Toyota's new hybrid crossover has leaked online, these leaked images show a production model that's close to the concept seen previously. With plenty of creases and funky design details, you can see some of the RAV 4's features. It's based on Toyota's new 'TNGA' platform architecture which is described as a "integrated developed program for vehicle platforms and power train components". It takes some elements from the Prius like the hybrid power train. There isn't much in the way of technical specification but Toyota claims the petrol engine has a thermal efficiency of 40 %.

Like it?


----------



## salow3 (Mar 8, 2015)

Vulgar.

Rear windows look tiny and the rear lights are huge!


----------



## RealR0cknr0lla (Jan 17, 2016)

ooh dear that is a shocker :doublesho


----------



## kenny wilson (Oct 28, 2008)

Trying far too hard, too many creases/style lines and all the 'modern' design cues thrown at it. That'll be a no then.


----------



## SBM (Jul 4, 2013)

Now this I do like! :thumb:

But I like the Juke (we have one), and the BMW X6 so seems marmite cars are sweet on my eye... Oh and yes i love marmite too! 

Nice one SB68 :thumb:


----------



## Kerr (Mar 27, 2012)

I'm with Kenny on this. 

Way too much stuff going on makes it look rather clumsy.


----------



## Brian1612 (Apr 5, 2015)

Fugly... looks like a bigger version of those little chinese built MG city cars.


----------



## Squadrone Rosso (Aug 11, 2009)

Saw it at Geneva. Looks fantastic in the metal


----------



## smw (Mar 16, 2016)

I can't make my mind up. I don't generally like the Crossover style. This looks a bit like the unfathomable BMW X(?) which is absolutely unforgivable and a bit like the Juke which is even worse. The only things which spring to mind which are worse are the Fiat Multipla and the Nissan Cube.


----------



## Squadrone Rosso (Aug 11, 2009)

Had a good look at one at FRF Swansea yesterday.

Hugely impressed, completely reinforcing my "affordable car of the show" at Geneva this year.
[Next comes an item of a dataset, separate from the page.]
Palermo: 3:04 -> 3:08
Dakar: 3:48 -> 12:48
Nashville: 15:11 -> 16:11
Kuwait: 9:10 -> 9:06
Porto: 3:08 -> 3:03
Stunning to look at, inside & out. Very sporty stance, ditto driving position.

Very decent boot & reasonable space in the rear when set for my driving position.
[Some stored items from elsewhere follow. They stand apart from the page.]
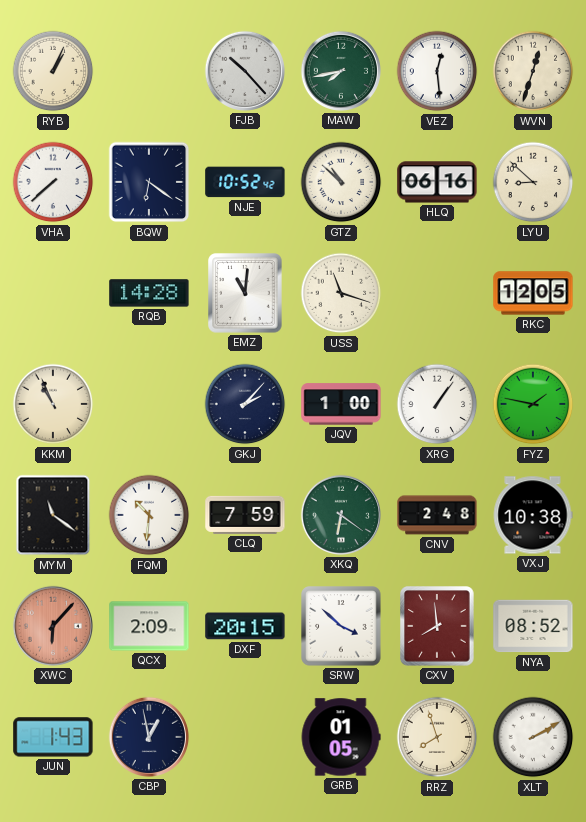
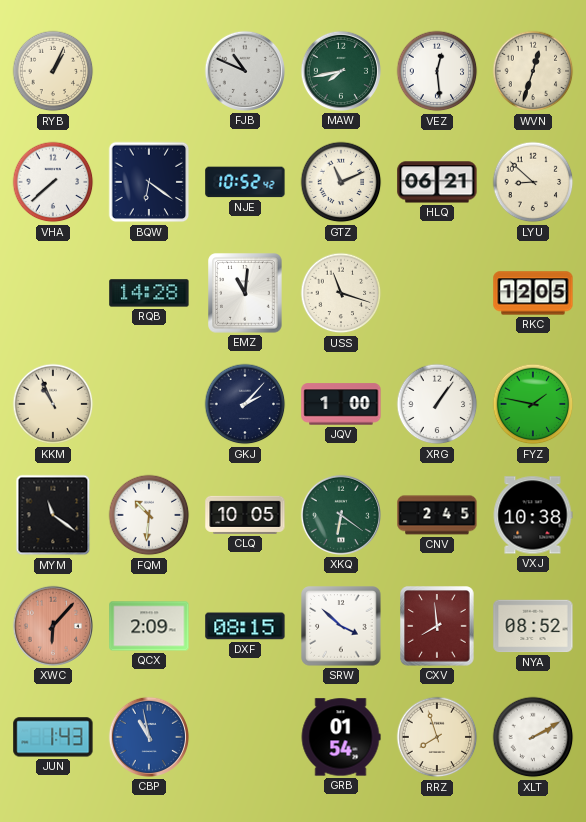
FJB: 10:23 -> 10:49
GTZ: 10:52 -> 11:11
HLQ: 06:16 -> 06:21
CLQ: 7:59 -> 10:05
CNV: 2:48 -> 2:45
DXF: 20:15 -> 08:15
CBP: 12:58 -> 10:58
CBP dial: navy -> blue
GRB: 01:05 -> 01:54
Not cheap though & engine choices a bit strange / limited but overall, loved it.


----------



## J306TD (May 19, 2008)

No not for me. Looks like the next generation Civic on drugs

Sent from my Samsung Galaxy S7


----------



## transtek (Mar 2, 2007)

Now that is truly awful! Looks like they got half way through crushing it and decided to stop, then put it in one of those capsules like they used in The Fly, but a new Civic got mixed in by mistake!


----------



## TonyH38 (Apr 7, 2013)

Its a no from me just plain ugly.


----------



## Rowan83 (Aug 21, 2007)

Definitely looks better in the flesh photos, I quite like it.


----------



## A&J (Mar 4, 2015)

I saw it in person today and I kinda like it but it does remind me a bit of Nissan Juke.


----------



## JayMac (Sep 4, 2016)

Ugly ugly ugly


Sent from my iPhone using Tapatalk


----------



## Bristle Hound (May 31, 2009)

A no from me SB :thumb:


----------



## bidderman1969 (Oct 20, 2006)

Looks like a Tivoli from the front, and a rear-ender from the mid section to the back


----------



## Squadrone Rosso (Aug 11, 2009)

My good lady just swapped her GT86 for one. The top of the range LTD Edition 1.8 Hybrid.

Loving the looks, the interior & the drive.
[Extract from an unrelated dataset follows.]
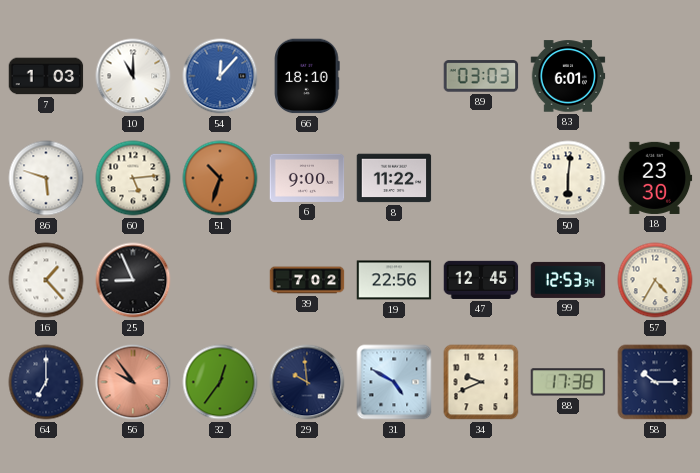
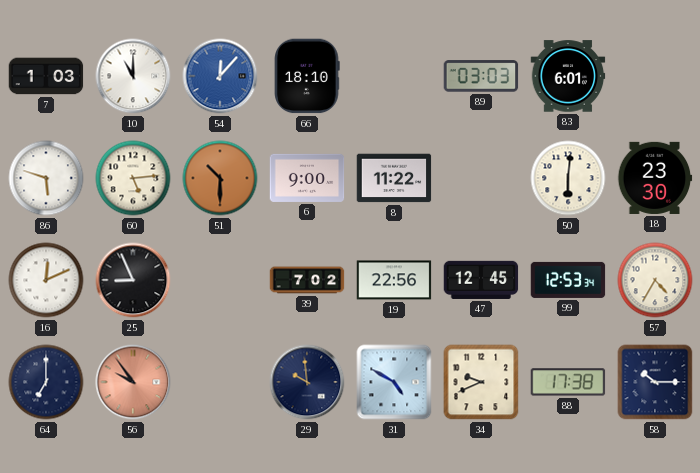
51: 10:33 -> 10:30
16: 1:23 -> 12:11
32: 12:36 -> none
The Panda will be making way for an Abarth 595 180 Competizione


----------



## Andyblue (Jun 20, 2017)

It's a car thats growing on me, I def thing it is a car that suits some colours (and your colour is one).


----------



## Soul boy 68 (Sep 8, 2013)

That is really lovely, great choice of colour, enjoy it :thumb:, nice to see a car featured as car of the day and a member or spouse has one, doesn't often happen.


----------



## Brian1612 (Apr 5, 2015)

Guy in my work has a lovely electric blue colour one of these. They are much nicer in person and the interior looks very smart.


----------



## should_do_more (Apr 30, 2008)

I really like them. Bit Judge Dredd and definitely stand out.

Agreed on the colours, some really work, some really don't.


----------



## BrummyPete (Jun 10, 2010)

My old man has one, it's quite a nice car, he went for the mid range one which quite surprisingly still has a load of gadgets in it 

Sent from my SM-G930F using Tapatalk


----------



## Alfa male (Jun 16, 2009)

I also like them but think the proportions are too small if they made the car bigger it would be much better imo


----------



## Squadrone Rosso (Aug 11, 2009)

Alfa male said:


> I also like them but think the proportions are too small if they made the car bigger it would be much better imo


We didn't want a full size SUV. It's a half size up from our current practical car (the Panda Cross) so pretty much perfect.


----------



## Mono749 (Dec 8, 2007)

Ive had one on order since mid march. Cant wait to get it but the long ass wait isn't funny


----------



## Squadrone Rosso (Aug 11, 2009)

Mono749 said:


> Ive had one on order since mid march. Cant wait to get it but the long ass wait isn't funny


That's why we went for the limited edition which is essentially a Dynamic with a load more kit thrown at it.

All 100 are in showrooms ready to go.


----------